TABLE 4 weight of liver, kidney and epididymal fat in mice

Note: compared among groups, the marked letters on the same line result indicate that the groups have significant difference, and P is less than 0.05.

The anatomical results show that the weight of the liver and the epididymal fat of the model group of mice is obviously higher than that of the other two groups of mice due to the accumulation of the fat, and the weight of the kidney is not obviously different, which indicates that the high-fat diet mainly increases the accumulation of the liver and the epididymal fat.

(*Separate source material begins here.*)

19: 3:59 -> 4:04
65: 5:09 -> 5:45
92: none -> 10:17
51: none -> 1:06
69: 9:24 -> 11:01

4. Liver pathological section

As can be seen from FIGS. 2 and 6, when the pathological section images of the livers of the experimental mice in each group are compared, the hepatocytes of the animals in the blank group are not changed in any pathological way, as shown in FIG. 2; model group, fatty vacuolar degeneration of a large number of hepatocytes visible around the central veins of the livers of animals, see fig. 3; through the low dose group, sorghum smut protein WM-P₁After treatment, the degeneration degree of the animal liver cells is obviously reduced, and only a small amount of liver cells have vacuolar degeneration, which is shown in figure 4; through the medium dose group, sorghum smut protein WM-P₁After the intervention treatment, the animal hepatocytes still had clearly visible fat vacuoles, as shown in fig. 5; high dose group, Sphaerotheca fuliginea protein WM-P₁The liver cells of the treated animals have no obvious vacuole, as shown in figure 6, and the result shows that the sorghum smut protein WM-P₁The intervention can reverse the state of the fatty degeneration of the liver cells of the experimental animal and is concentration-dependent.

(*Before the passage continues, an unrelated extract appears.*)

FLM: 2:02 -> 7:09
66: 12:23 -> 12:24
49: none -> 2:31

5. Enzymatic assay of serum

An automatic blood analyzer is used to detect routine items of blood. Four blood biochemical indexes of TC, TG and HDL-C, LDL-C are detected by using a 7180 Hitachi automatic biochemical analyzer and a kit.

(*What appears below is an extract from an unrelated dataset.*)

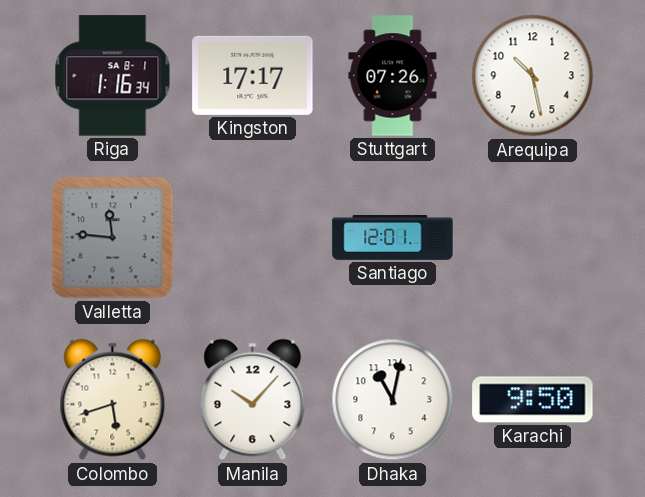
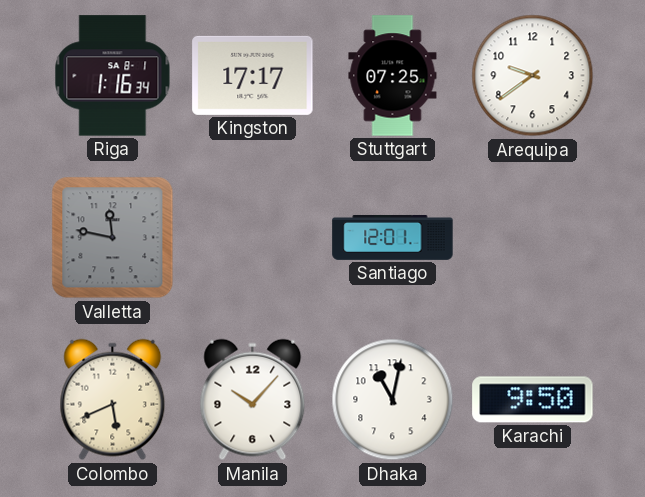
Stuttgart: 07:26 -> 07:25
Arequipa: 10:28 -> 9:39
Valletta: 11:46 -> 11:47
Colombo: 5:42 -> 5:41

As shown in FIGS. 7 and 8, TC and TG were observed in the blood of the mice.

Low, medium and high dose groups of ustilago sorghum protein WM-P compared to the model group₁Significantly reduced levels of TC and TG (P)<0.05). Presumably, the sorghum smut protein WM-P₁Has the effects of reducing total cholesterol and total triglyceride of fat mice caused by high fat diet, and is dose-dependent.

The HDL and LDL levels in the blood of the mice are shown in FIGS. 9 and 10.

Low, medium and high dose groups of ustilago sorghum protein WM-P compared to the model group₁Has a significantly increased HDL level and a significantly decreased LDL level (P)<0.05) and has a clear dose-effect relationship. It is speculated that the low, medium and high dose groups of ustilago sorghum protein WM-P₁Has good cholesterol regulating effect on fat mice caused by high fat diet.

6 p-AMPK protein expression in liver tissue

As shown in FIG. 11, the sorghum smut protein WM-P was obtained 6 weeks after gavage₁For the expression quantity of the mouse liver gluconeogenesis key protease P-AMPK protein, compared with the model group, the content of the P-AMPK in the low-dose group and the medium-dose combination high-dose group can be obviously increased (P)<0.05), i.e. capable of increasing p-AMPK expression. Experiments prove that the sorghum smut protein WM-P₁AMPK is phosphorylated in animals and activated, and thus it is presumed that it can interfere with lipid metabolism in obese mice.